As medidas para estimulação da produção de saliva incluem o uso de balas cítricas, frutas secas e chicletes sem açúcar, que têm custo reduzido em comparação aos produtos específicos para xerostomia com princípios de ação semelhante (ácido málico, maltose). Caso as medidas iniciais sejam insuficientes, pode-se lançar mão de secretagogos administrados por via oral. A pilocarpina, agonista do receptor muscarínico M3, na dosagem de 5 mg 3 a 4 vezes ao dia, demonstra eficiência no aumento do fluxo salivar, embora o estudo com tempo de seguimento mais longo demonstre que a melhora se correlaciona com critérios subjetivos.
Dentre as medidas indicadas para reposição de saliva, o uso de água é suficiente para restaurar a umidade da cavidade oral temporariamente, embora nos casos com maior comprometimento salivar sejam necessárias preparações comerciais à base de hidromelose ou metilcelulose.
A secura nasal pode gerar obstrução das narinas e respiração bucal com agravamento da xerostomia e deve ser tratada com umidificação a base de soluções salinas.
O tratamento do comprometimento ocular na síndrome de Sjögren visa reduzir a evaporação do filme lacrimal, aumentar a quantidade e melhorar a qualidade da lágrima, assim como diminuir seu escoamento. Além da melhora dos sintomas, previne complicações como ceratite, blefarite e ulcerações.
 A lubrificação dos olhos com lágrima artificial constitui o objetivo principal do tratamento. 
Outras manifestações da síndrome seca como a secura vaginal e a da pele são tratadas com geleias lubrificantes e loções umidificantes.
· MANIFESTAÇÕES EXTRAGLANDULARES
O comprometimento articular e muscular é tratado de forma escalonada com analgésicos comuns, AINEs e antimaláricos. A hidroxicloroquina na posologia de 6 mg/kg/ dia é bem tolerada, com baixa toxicidade retiniana. 

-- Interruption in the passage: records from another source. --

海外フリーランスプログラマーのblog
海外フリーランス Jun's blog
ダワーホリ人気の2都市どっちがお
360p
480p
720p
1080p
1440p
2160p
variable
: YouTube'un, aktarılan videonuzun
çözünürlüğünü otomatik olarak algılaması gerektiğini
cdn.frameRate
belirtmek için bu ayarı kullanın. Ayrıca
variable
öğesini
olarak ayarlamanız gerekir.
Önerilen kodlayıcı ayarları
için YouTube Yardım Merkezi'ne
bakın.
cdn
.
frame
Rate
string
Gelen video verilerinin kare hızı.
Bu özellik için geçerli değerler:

A fadiga, quando relacionada com o mecanismo de resposta inflamatória sistêmica, pode responder ao uso de anti- -inflamatórios, porém medidas para estimular a qualidade do sono como o uso de inibidores da recaptação de serotonina e os exercícios físicos podem ser necessários.

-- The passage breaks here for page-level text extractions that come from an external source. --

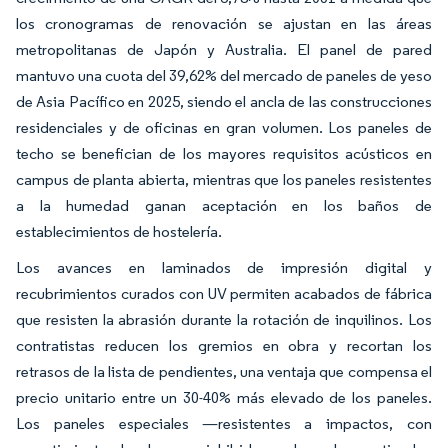
los cronogramas de renovación se ajustan en las áreas
metropolitanas de Japón y Australia. El panel de pared
mantuvo una cuota del 39,62% del mercado de paneles de yeso
de Asia Pacífico en 2025, siendo el ancla de las construcciones
residenciales y de oficinas en gran volumen. Los paneles de
techo se benefician de los mayores requisitos acústicos en
campus de planta abierta, mientras que los paneles resistentes
a la humedad ganan aceptación en los baños de
establecimientos de hostelería.
Los avances en laminados de impresión digital y
recubrimientos curados con UV permiten acabados de fábrica
que resisten la abrasión durante la rotación de inquilinos. Los
contratistas reducen los gremios en obra y recortan los
retrasos de la lista de pendientes, una ventaja que compensa el
precio unitario entre un 30-40% más elevado de los paneles.
Los paneles especiales —resistentes a impactos, con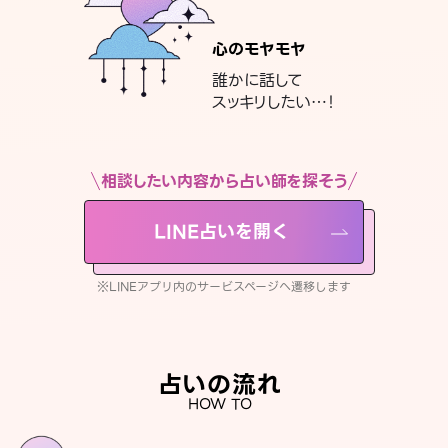
心のモヤモヤ
誰かに話して
スッキリしたい…！
相談したい内容から占い師を探そう
LINE占いを開く
※LINEアプリ内のサービスページへ遷移します
占いの流れ
HOW TO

As pericardites respondem aos corticosteroides em doses anti-inflamatórias.
As manifestações do trato gastrointestinal, como doença do refluxo e dispepsia, são tratadas com o uso de inibidores de bomba de prótons, pró-cinéticos e modificações dietéticas. Nestas situações, recomenda-se evitar uso de AINEs e corticosteroides que também aumentam o risco de úlcera péptica. 
Na polineuropatia simétrica sensitiva os tricíclicos devem ser evitados por seus efeitos anticolinérgicos, dá-se preferência nestas situações à gabapentina. 
A imunossupressão com corticosteroides e agentes citotóxicos como a ciclofosfamida é necessária para o tratamento das lesões viscerais que exercem impacto negativo sobre a morbimortalidade, como a vasculite do sistema nervoso central, a vasculite do sistema nervoso motor periférico, as glomerulonefrites e a doença pulmonar intersticial. 
Nas mononeurites e polineuropatias, o uso de imunoglobulina humana intravenosa é opção na falha terapêutica. 
A associação da síndrome do anticorpo antifosfolípide com acidentes vasculares encefálicos requer anticoagulação perene. 
Na doença pulmonar intersticial a azatioprina constitui opção terapêutica à ciclofosfamida.
FONTE: Tratado brasileiro de reumatologia / editores Hamid Alexandre Cecin, Antônio Carlos Ximenes -- São Paulo : Editora Atheneu, 2015.